[Document layout analysis data]

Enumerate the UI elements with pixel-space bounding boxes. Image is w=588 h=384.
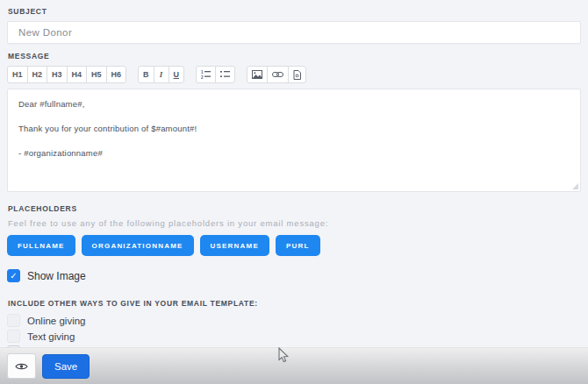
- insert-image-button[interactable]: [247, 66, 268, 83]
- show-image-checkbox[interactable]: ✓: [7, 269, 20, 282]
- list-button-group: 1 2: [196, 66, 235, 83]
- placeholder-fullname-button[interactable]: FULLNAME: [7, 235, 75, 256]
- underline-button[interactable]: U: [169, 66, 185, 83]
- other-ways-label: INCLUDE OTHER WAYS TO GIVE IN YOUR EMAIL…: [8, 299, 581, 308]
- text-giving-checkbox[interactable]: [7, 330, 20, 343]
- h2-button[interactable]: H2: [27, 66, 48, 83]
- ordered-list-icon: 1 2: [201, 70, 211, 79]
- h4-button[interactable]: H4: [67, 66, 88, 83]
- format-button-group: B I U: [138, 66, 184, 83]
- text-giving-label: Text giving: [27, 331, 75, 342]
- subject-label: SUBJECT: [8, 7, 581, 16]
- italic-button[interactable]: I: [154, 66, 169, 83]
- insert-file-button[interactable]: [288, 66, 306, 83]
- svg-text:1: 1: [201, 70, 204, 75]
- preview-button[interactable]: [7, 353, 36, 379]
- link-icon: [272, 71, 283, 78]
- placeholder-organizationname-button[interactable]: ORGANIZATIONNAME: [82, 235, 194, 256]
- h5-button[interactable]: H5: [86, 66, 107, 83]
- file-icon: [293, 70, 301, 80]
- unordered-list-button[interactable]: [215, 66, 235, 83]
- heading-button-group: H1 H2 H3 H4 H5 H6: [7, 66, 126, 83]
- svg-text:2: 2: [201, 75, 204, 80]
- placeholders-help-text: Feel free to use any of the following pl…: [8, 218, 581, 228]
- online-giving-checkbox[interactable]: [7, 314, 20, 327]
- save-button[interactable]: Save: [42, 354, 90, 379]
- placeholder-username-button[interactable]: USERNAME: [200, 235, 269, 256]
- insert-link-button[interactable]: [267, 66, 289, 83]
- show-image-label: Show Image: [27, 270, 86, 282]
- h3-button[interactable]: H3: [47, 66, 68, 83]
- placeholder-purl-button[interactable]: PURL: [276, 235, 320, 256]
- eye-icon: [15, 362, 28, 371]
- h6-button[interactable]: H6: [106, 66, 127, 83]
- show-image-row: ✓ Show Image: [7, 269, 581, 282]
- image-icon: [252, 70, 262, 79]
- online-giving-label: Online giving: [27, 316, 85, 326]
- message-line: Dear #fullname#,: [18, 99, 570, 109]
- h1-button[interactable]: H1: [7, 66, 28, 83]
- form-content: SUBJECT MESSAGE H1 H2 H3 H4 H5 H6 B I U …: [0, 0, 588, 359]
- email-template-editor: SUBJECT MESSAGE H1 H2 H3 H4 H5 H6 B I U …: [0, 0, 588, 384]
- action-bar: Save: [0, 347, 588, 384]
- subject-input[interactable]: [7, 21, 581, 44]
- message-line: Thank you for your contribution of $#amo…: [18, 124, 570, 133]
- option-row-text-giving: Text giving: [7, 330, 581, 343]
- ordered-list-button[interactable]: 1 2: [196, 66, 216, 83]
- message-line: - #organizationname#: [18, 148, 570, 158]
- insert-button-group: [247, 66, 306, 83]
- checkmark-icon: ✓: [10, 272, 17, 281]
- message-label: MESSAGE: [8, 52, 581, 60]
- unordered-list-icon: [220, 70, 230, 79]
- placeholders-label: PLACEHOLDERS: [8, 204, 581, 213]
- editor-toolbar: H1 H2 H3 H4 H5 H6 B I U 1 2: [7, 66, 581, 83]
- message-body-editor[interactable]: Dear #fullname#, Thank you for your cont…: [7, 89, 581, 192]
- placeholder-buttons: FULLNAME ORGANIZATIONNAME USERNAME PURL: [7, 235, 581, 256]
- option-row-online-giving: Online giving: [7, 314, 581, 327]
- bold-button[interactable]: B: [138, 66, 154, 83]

Assignment:
Every record above must be printed exactly, except for its images.

Exercise output:
Enumerate the UI elements with pixel-space bounding boxes. Image is w=588 h=384.
- insert-image-button[interactable]: [247, 66, 268, 83]
- show-image-checkbox[interactable]: ✓: [7, 269, 20, 282]
- list-button-group: 1 2: [196, 66, 235, 83]
- placeholder-fullname-button[interactable]: FULLNAME: [7, 235, 75, 256]
- underline-button[interactable]: U: [169, 66, 185, 83]
- other-ways-label: INCLUDE OTHER WAYS TO GIVE IN YOUR EMAIL…: [8, 299, 581, 308]
- text-giving-checkbox[interactable]: [7, 330, 20, 343]
- h2-button[interactable]: H2: [27, 66, 48, 83]
- ordered-list-icon: 1 2: [201, 70, 211, 79]
- h4-button[interactable]: H4: [67, 66, 88, 83]
- format-button-group: B I U: [138, 66, 184, 83]
- text-giving-label: Text giving: [27, 331, 75, 342]
- subject-label: SUBJECT: [8, 7, 581, 16]
- italic-button[interactable]: I: [154, 66, 169, 83]
- insert-file-button[interactable]: [288, 66, 306, 83]
- svg-text:1: 1: [201, 70, 204, 75]
- preview-button[interactable]: [7, 353, 36, 379]
- link-icon: [272, 71, 283, 78]
- placeholder-organizationname-button[interactable]: ORGANIZATIONNAME: [82, 235, 194, 256]
- h5-button[interactable]: H5: [86, 66, 107, 83]
- file-icon: [293, 70, 301, 80]
- unordered-list-button[interactable]: [215, 66, 235, 83]
- heading-button-group: H1 H2 H3 H4 H5 H6: [7, 66, 126, 83]
- svg-text:2: 2: [201, 75, 204, 80]
- placeholders-help-text: Feel free to use any of the following pl…: [8, 218, 581, 228]
- online-giving-checkbox[interactable]: [7, 314, 20, 327]
- save-button[interactable]: Save: [42, 354, 90, 379]
- placeholder-username-button[interactable]: USERNAME: [200, 235, 269, 256]
- insert-link-button[interactable]: [267, 66, 289, 83]
- show-image-label: Show Image: [27, 270, 86, 282]
- h3-button[interactable]: H3: [47, 66, 68, 83]
- placeholder-purl-button[interactable]: PURL: [276, 235, 320, 256]
- eye-icon: [15, 362, 28, 371]
- h6-button[interactable]: H6: [106, 66, 127, 83]
- show-image-row: ✓ Show Image: [7, 269, 581, 282]
- image-icon: [252, 70, 262, 79]
- online-giving-label: Online giving: [27, 316, 85, 326]
- message-line: Dear #fullname#,: [18, 99, 570, 109]
- h1-button[interactable]: H1: [7, 66, 28, 83]
- form-content: SUBJECT MESSAGE H1 H2 H3 H4 H5 H6 B I U …: [0, 0, 588, 359]
- email-template-editor: SUBJECT MESSAGE H1 H2 H3 H4 H5 H6 B I U …: [0, 0, 588, 384]
- action-bar: Save: [0, 347, 588, 384]
- subject-input[interactable]: [7, 21, 581, 44]
- message-line: Thank you for your contribution of $#amo…: [18, 124, 570, 133]
- option-row-text-giving: Text giving: [7, 330, 581, 343]
- ordered-list-button[interactable]: 1 2: [196, 66, 216, 83]
- message-line: - #organizationname#: [18, 148, 570, 158]
- insert-button-group: [247, 66, 306, 83]
- checkmark-icon: ✓: [10, 272, 17, 281]
- message-label: MESSAGE: [8, 52, 581, 60]
- unordered-list-icon: [220, 70, 230, 79]
- placeholders-label: PLACEHOLDERS: [8, 204, 581, 213]
- editor-toolbar: H1 H2 H3 H4 H5 H6 B I U 1 2: [7, 66, 581, 83]
- message-body-editor[interactable]: Dear #fullname#, Thank you for your cont…: [7, 89, 581, 192]
- placeholder-buttons: FULLNAME ORGANIZATIONNAME USERNAME PURL: [7, 235, 581, 256]
- option-row-online-giving: Online giving: [7, 314, 581, 327]
- bold-button[interactable]: B: [138, 66, 154, 83]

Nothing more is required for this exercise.